[This story has been revised and updated.]
Machine learning has the best chance of achieving meaningful return on investment when companies model previous success.
At last week’s Applied Artificial Intelligence conference in San Francisco, Head of Uber Machine Learning Danny Lange laid out his four principles for simplifying the process of applying machine learning in business.
Lange has witnessed firsthand the evolution of machine learning technologies, and he has a pretty good idea of what works and what doesn’t when companies want to implement machine learning for the first time.
A software creator and computer scientist by early trade, Lange founded Cupertino-based Vocomo Software in 2001 before it was acquired by Voxeo in 2005. Most recently in November 2015, Lange took on his current role as head of machine learning at Uber.
One of the beauties of more companies implementing machine learning are all the mistakes they make and the resulting lessons that can be gleaned by those who are interested in using the technology, but haven’t yet made the leap.
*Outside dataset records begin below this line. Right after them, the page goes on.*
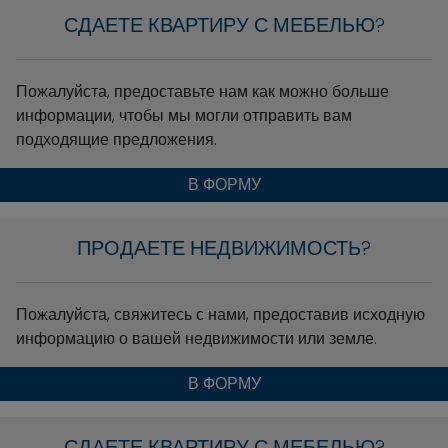
СДАЕТЕ КВАРТИРУ С МЕБЕЛЬЮ?
Пожалуйста, предоставьте нам как можно больше
информации, чтобы мы могли отправить вам
подходящие предложения.
В ФОРМУ
ПРОДАЕТЕ НЕДВИЖИМОСТЬ?
Пожалуйста, свяжитесь с нами, предоставив исходную
информацию о вашей недвижимости или земле.
В ФОРМУ
СДАЕТЕ КВАРТИРУ С МЕБЕЛЬЮ?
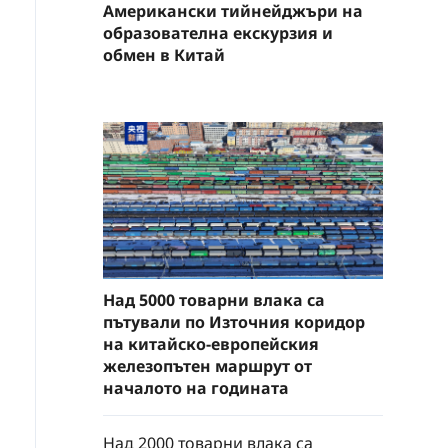
Американски тийнейджъри на
образователна екскурзия и
обмен в Китай
Над 5000 товарни влака са
пътували по Източния коридор
на китайско-европейския
железопътен маршрут от
началото на годината
Над 2000 товарни влака са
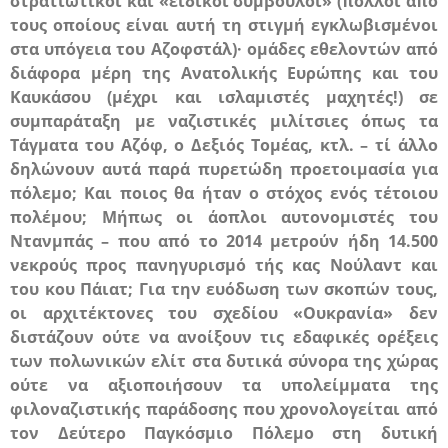
στρατιωτικοί και «ειδικοί σύμβουλοι» (πολλοί από
τους οποίους είναι αυτή τη στιγμή εγκλωβισμένοι
στα υπόγεια του Αζοφστάλ)· ομάδες εθελοντών από
διάφορα μέρη της Ανατολικής Ευρώπης και του
Καυκάσου (μέχρι και ισλαμιστές μαχητές!) σε
συμπαράταξη με ναζιστικές μιλίτσιες όπως τα
Τάγματα του Αζόφ, ο Δεξιός Τομέας, κτλ. – τί άλλο
δηλώνουν αυτά παρά πυρετώδη προετοιμασία για
πόλεμο; Και ποιος θα ήταν ο στόχος ενός τέτοιου
πολέμου; Μήπως οι άοπλοι αυτονομιστές του
Ντανμπάς – που από το 2014 μετρούν ήδη 14.500
νεκρούς προς πανηγυρισμό τής κας Νούλαντ και
του κου Πάιατ; Για την ευόδωση των σκοπών τους,
οι αρχιτέκτονες του σχεδίου «Ουκρανία» δεν
διστάζουν ούτε να ανοίξουν τις εδαφικές ορέξεις
των πολωνικών ελίτ στα δυτικά σύνορα της χώρας
ούτε να αξιοποιήσουν τα υπολείμματα της
φιλοναζιστικής παράδοσης που χρονολογείται από
τον Δεύτερο Παγκόσμιο Πόλεμο στη δυτική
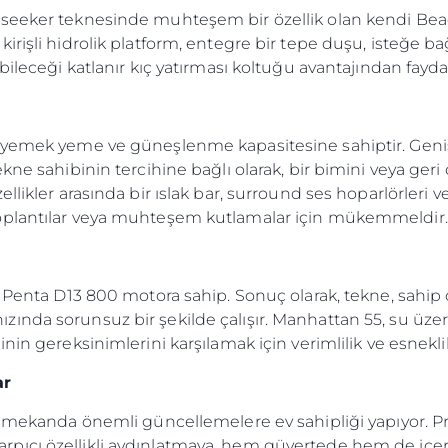
seeker teknesinde muhteşem bir özellik olan kendi Beac
rişli hidrolik platform, entegre bir tepe duşu, isteğe ba
bileceği katlanır kıç yatırması koltuğu avantajından faydal
 yemek yeme ve güneşlenme kapasitesine sahiptir. Geniş 
e sahibinin tercihine bağlı olarak, bir bimini veya geri çek
ellikler arasında bir ıslak bar, surround ses hoparlörler
oplantılar veya muhteşem kutlamalar için mükemmeldir.
vo Penta D13 800 motora sahip. Sonuç olarak, tekne, sahi
ir hızında sorunsuz bir şekilde çalışır. Manhattan 55, su üze
nin gereksinimlerini karşılamak için verimlilik ve esnekli
ar
 mekanda önemli güncellemelere ev sahipliği yapıyor. Prat
ıcı özellikli aydınlatmaya, hem güvertede hem de içer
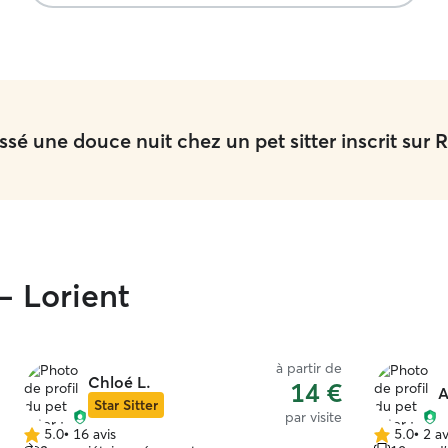
Chloé lors de.nos prochaines absences . Encore
merci 🤗
”
sé une douce nuit chez un pet sitter inscrit sur R
 - Lorient
à partir de
Chloé L.
14 €
A
Star Sitter
par visite
5.0
•
16 avis
5.0
•
2 av
5.0 étoile(s)
5.0 étoile(s)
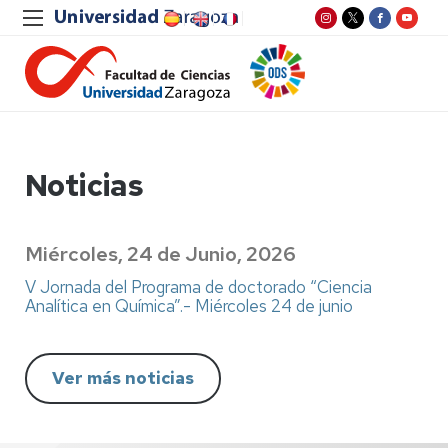
Noticias
Miércoles, 24 de Junio, 2026
V Jornada del Programa de doctorado “Ciencia
Analítica en Química”.- Miércoles 24 de junio
Ver más noticias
You don’t have to be a behemoth company, Lange says, to apply machine learning. Open-source machine learning platforms are more accessible than ever, and if you have the right framework for implementing them, opportunities abound for even smaller businesses to find value. Lange suggests maximizing productivity when implementing machine learning by thinking through the following points during planning phases:
1 – ‘Low hanging fruit’ is the answer to this question: “If we only knew…”. Find a problem before you implement machine learning as a solution. Ask the question you’re dying to know but can’t figure out with existing methods: “If we only knew BLANK—i.e. the real return on investment (ROI) of our video marketing, or how to get more people to stay on our subscription software, or the commonalities of our customers that require the least amount of weekly and monthly maintenance, etc.” If your problem/inquiry involves finding patterns in data, structured or unstructured, then there’s really no end to the questions you can ask; of course, having the right data and ensuring that it’s “clean” is also an important consideration and a task that’s keeping a growing sector of data scientists busy. If you’re still uncertain of where machine learning could benefit your company, read our article on the kinds of business problems to which machine learning has been applied.
2 – Start supervised learning with a wealth of historic data. Lange argues that most companies don’t need to collect months of data after implementing a machine learning system before they derive value. Instead, look at the historical information that you already have and feed it to a supervised machine learning system (an algorithm that takes a known set of inputs and a matching known set of outputs and trains a model to generate predictions for responses to new data). Companies often have reams of saved customer service data that can yield lots of valuable insights, like how lead sources correlate to refunds or how service packages are related to the amount of customer support a particular customer requires. The key is to choose existing data that is related to your main problem or question so that you drive ROI with purpose.
3 – Start with clean data, not big data: Don’t just find the biggest bucket of information; instead, find the information that you know is clean. Maybe you have lots of data around promotions and sales, but you tracked that data differently every month and yielded “messy” or “dirty” data (in other words, data that is not uniform). You have to make sure you’re comparing apples to apples; this is what’s meant, in so many words, by “clean data”. Previous TechEmergence guest Slater Victoroff of indico had similar insights on quality of data over quantity. Try finding a clean subset of information from that larger messy data set; for example, maybe the way you measure and track customer churn and lead source has been the same since day one. Your resulting dataset may not be as big, but if you can look at the data evenly across the board i.e. the format has stayed the same over time, then it’s considered clean and right for the job.
4 – Use an available cloud system (Amazon, Google, Microsoft, etc.): Some of the biggest names in the industry have started to introduce cloud-based machine learning (also known as open source software libraries), which are more or less “machine-learning kits” that allow companies and developers of varying skill levels to build their own systems and models. Amazon offers Amazon Machine Learning, Google has TensorFlow, Baidu offers The Stack, and there are several others out there at this point. Lange recommends doing some research, leveraging one of these pre-packaged systems, and skipping the from-scratch route. Check out the machine learning toolkits section in this recent article published in the Journal of Big Data for a sound set of evaluation criteria.